Other work on diagrams corroborates these finding. Research on describing
environments represented as sketch maps revealed a reading order bias (Taylor
and Tversky 1992 ) . When the environments had a natural beginning, like an
entrance, people tended to start their descriptions at the entrance. But when envi-
ronments did not have a natural beginning, people began their descriptions at the
upper left. Another striking example is a resistance to diagram cycles as circles,
instead preferring to represent them linearly. When students are asked to make a
representation on paper to show the seasons or to show the water cycle, most students
make linear arrays rather than circular ones (Kessell and Tversky 2007 ) . That is, they
see the processes as having a beginning, middle, and end rather than endless
repetition.
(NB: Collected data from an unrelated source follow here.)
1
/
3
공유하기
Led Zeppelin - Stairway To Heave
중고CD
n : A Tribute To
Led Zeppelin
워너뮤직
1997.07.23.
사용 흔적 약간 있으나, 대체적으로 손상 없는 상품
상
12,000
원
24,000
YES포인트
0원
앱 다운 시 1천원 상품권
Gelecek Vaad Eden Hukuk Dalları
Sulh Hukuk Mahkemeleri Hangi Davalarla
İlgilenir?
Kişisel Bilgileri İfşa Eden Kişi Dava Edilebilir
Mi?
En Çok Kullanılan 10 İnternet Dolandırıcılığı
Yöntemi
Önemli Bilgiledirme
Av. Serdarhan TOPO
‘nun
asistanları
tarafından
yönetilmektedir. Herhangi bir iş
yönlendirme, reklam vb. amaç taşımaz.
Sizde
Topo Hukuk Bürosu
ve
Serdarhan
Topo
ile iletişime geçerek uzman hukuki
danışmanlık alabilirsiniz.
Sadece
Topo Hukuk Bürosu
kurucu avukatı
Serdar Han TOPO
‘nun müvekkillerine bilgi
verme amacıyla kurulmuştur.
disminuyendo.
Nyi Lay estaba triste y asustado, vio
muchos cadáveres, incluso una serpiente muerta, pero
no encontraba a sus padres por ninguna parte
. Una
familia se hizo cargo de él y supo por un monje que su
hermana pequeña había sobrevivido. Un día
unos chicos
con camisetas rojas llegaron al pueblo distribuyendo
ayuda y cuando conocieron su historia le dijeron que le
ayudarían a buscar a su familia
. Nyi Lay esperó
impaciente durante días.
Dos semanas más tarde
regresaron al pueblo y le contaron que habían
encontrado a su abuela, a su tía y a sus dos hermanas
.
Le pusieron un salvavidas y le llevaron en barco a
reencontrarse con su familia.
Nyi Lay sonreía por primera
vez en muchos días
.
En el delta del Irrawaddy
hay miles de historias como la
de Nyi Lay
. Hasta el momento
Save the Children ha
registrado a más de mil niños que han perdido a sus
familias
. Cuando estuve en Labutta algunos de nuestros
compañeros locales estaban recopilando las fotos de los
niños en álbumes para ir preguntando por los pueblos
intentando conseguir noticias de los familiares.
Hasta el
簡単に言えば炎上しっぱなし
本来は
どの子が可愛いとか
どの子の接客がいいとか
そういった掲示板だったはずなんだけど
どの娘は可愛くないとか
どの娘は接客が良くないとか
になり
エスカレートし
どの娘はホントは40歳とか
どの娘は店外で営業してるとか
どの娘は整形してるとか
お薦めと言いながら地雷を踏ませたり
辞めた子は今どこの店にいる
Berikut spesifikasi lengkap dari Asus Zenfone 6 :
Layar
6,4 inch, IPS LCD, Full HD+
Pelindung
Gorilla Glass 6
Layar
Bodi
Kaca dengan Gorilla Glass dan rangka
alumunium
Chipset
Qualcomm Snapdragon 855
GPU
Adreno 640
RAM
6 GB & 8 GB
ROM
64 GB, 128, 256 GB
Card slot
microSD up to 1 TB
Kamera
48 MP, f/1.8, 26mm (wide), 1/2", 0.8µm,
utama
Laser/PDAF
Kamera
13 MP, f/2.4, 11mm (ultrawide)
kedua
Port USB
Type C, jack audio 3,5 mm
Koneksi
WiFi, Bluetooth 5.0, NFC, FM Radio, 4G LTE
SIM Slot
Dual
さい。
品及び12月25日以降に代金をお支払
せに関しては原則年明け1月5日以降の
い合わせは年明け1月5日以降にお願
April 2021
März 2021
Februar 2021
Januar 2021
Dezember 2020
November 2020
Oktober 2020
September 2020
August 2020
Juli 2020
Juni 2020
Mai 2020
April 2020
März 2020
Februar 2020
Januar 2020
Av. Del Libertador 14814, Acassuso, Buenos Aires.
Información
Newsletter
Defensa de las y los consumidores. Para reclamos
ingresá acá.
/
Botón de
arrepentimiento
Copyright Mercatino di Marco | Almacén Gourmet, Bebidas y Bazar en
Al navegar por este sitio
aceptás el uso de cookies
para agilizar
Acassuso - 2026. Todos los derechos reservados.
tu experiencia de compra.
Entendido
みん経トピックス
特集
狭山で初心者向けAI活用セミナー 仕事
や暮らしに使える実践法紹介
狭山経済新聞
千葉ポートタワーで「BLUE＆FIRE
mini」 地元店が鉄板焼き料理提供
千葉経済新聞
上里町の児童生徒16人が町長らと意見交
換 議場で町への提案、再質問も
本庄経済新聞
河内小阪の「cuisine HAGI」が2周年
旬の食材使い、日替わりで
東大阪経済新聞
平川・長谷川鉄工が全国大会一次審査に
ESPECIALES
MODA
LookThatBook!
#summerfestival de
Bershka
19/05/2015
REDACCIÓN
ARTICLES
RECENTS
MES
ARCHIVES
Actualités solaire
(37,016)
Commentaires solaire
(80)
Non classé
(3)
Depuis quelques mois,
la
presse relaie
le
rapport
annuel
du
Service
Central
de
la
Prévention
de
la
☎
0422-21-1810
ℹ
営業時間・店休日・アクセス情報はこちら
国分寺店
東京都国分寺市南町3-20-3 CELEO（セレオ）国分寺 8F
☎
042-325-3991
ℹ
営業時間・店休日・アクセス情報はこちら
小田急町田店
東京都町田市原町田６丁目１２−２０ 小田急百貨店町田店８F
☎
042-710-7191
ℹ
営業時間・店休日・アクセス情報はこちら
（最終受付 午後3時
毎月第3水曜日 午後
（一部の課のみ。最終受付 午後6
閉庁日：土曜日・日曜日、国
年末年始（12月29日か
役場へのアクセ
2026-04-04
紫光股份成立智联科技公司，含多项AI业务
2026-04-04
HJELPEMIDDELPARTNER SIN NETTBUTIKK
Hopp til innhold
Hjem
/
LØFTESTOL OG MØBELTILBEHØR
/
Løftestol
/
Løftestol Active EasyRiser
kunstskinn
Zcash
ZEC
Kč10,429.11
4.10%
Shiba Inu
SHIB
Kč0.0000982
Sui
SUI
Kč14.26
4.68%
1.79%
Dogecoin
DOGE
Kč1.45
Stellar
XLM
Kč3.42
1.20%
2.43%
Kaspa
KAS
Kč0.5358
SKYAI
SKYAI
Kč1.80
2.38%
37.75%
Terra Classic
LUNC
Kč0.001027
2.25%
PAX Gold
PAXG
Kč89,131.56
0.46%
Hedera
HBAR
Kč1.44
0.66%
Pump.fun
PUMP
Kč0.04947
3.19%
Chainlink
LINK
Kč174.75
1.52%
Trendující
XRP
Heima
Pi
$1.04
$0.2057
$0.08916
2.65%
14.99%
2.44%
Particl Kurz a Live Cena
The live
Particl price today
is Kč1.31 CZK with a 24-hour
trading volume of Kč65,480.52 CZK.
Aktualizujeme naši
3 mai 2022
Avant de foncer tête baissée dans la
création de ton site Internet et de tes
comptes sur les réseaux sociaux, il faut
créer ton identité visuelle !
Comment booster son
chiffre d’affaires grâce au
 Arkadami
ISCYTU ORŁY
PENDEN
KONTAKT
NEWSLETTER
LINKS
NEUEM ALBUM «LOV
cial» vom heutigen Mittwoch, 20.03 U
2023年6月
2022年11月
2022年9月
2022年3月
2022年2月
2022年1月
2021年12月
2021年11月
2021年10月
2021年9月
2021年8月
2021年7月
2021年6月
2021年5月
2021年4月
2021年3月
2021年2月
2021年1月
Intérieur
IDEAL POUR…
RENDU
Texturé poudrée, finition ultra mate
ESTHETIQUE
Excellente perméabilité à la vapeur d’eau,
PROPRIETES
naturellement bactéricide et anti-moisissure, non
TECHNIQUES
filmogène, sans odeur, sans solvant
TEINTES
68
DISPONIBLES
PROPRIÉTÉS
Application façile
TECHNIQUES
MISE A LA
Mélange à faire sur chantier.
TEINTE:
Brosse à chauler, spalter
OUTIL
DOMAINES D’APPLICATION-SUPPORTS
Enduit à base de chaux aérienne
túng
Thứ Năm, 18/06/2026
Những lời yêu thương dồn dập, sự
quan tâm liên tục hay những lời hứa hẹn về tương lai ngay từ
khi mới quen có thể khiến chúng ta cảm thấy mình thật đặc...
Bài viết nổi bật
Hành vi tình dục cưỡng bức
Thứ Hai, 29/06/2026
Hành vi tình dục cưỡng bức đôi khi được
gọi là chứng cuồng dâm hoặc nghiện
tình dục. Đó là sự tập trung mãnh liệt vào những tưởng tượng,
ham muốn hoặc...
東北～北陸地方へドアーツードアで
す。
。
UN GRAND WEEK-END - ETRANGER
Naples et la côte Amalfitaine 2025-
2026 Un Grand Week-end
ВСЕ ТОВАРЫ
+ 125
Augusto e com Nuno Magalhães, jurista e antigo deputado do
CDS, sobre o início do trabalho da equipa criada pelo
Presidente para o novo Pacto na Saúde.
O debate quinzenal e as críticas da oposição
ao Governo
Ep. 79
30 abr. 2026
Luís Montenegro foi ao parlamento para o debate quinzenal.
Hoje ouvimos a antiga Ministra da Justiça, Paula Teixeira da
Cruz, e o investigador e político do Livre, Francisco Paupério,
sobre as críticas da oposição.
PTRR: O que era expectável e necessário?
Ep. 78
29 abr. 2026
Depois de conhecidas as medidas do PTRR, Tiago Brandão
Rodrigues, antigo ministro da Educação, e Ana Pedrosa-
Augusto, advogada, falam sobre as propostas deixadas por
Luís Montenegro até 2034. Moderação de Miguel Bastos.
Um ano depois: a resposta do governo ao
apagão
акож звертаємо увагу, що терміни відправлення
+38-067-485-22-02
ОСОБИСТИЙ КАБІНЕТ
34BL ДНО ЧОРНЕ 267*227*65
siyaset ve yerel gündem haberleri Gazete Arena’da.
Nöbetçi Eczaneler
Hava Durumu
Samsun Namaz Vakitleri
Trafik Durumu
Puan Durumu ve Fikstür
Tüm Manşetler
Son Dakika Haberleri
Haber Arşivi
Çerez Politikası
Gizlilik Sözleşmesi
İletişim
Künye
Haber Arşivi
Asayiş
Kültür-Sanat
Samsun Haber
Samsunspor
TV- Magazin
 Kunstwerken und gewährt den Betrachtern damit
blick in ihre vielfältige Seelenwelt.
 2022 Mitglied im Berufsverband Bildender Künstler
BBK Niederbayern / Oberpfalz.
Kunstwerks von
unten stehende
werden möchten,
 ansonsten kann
Put together, the findings suggest that students bring habits from everyday
spatial reasoning and interactions with text and with simpler diagrams, such as maps,
to the creation and understanding of sketches of more complex and subtle ideas. The
implication is that creation and interpretation of sketches should be carefully taught.
7.2.3
Ideas
It has become clear that the core structure of a broad range of sketches is nodes and
links, where nodes are typically entities, concrete or abstract, places or ideas, and
links are the connections among them. Another, more abstract, way of putting it is
that the nodes are nouns and the links are predicates; nouns and predicates of course
are the basic elements of language. In fact, the node-link structure is also commonly
used for abstract ideas, where the nodes are virtual entities, concepts, and the links
are relations among them. The applications are too many to list, from concept maps
to encourage order in ideas in school children to flow charts to decision trees to
visualizations of the web and Facebook networks. The ubiquity of node-link dia-
grams suggests that they reflect core qualities of human thought. Two nodes and a
link is a minimal diagram; a subject and a predicate a minimal sentence.